PROVIDED RECORDS:
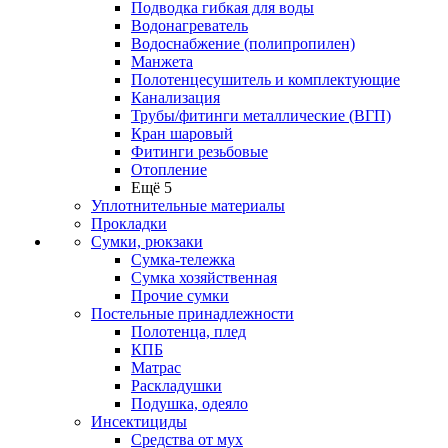
Подводка гибкая для воды
Водонагреватель
Водоснабжение (полипропилен)
Манжета
Полотенцесушитель и комплектующие
Канализация
Трубы/фитинги металлические (ВГП)
Кран шаровый
Фитинги резьбовые
Отопление
Ещё 5
Уплотнительные материалы
Прокладки
Сумки, рюкзаки
Сумка-тележка
Сумка хозяйственная
Прочие сумки
Постельные принадлежности
Полотенца, плед
КПБ
Матрас
Раскладушки
Подушка, одеяло
Инсектициды
Средства от мух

THE TASK: Count each line above that has the word "Сумка" in it, and write down nothing but the total.

SOLUTION: 2